Top of PROVIDED DATA

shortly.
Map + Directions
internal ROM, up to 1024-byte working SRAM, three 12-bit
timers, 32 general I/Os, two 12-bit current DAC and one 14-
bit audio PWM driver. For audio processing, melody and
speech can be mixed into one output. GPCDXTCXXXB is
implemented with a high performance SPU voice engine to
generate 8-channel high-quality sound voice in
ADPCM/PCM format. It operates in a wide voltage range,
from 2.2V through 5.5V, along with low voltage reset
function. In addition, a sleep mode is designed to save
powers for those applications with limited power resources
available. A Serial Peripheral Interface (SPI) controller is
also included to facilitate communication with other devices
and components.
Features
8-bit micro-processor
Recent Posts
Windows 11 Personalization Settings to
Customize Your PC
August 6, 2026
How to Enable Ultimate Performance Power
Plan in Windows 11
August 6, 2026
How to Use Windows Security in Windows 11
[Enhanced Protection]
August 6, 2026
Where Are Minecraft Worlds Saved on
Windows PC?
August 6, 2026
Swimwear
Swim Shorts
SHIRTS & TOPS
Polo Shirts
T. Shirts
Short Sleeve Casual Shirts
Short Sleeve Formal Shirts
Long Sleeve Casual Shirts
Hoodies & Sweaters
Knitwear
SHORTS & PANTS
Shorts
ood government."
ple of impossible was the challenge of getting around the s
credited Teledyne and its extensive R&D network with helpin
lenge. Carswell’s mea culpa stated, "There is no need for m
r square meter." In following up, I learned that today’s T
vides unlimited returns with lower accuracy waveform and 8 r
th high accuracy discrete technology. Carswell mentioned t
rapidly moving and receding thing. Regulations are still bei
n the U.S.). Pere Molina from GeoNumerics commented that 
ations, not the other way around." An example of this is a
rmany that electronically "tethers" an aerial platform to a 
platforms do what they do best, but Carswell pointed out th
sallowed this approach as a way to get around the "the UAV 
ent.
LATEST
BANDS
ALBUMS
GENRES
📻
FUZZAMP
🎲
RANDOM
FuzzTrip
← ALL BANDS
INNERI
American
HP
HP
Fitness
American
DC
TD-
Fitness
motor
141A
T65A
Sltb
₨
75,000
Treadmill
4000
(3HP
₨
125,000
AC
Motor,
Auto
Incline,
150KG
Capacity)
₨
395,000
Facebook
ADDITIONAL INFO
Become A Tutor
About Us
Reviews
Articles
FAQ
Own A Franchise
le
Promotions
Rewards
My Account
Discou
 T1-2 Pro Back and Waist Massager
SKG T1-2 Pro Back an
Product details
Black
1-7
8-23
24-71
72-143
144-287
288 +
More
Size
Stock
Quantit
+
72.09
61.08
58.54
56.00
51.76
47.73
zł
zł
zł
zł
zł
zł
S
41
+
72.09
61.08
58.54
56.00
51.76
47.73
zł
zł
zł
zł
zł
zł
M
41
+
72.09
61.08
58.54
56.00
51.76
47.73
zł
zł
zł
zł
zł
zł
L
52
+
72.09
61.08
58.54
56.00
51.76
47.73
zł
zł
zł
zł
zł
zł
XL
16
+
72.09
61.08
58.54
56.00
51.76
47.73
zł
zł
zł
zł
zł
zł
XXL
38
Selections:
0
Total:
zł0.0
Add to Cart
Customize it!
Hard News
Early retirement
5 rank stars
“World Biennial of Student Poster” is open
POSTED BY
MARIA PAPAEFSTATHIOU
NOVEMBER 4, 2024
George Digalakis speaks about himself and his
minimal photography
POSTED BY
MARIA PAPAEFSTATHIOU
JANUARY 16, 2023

Bottom of PROVIDED DATA

Could you please copy the lines above exactly, beginning at the first and ending at the line that contains "speech can be"?

shortly.
Map + Directions
internal ROM, up to 1024-byte working SRAM, three 12-bit
timers, 32 general I/Os, two 12-bit current DAC and one 14-
bit audio PWM driver. For audio processing, melody and
speech can be mixed into one output. GPCDXTCXXXB is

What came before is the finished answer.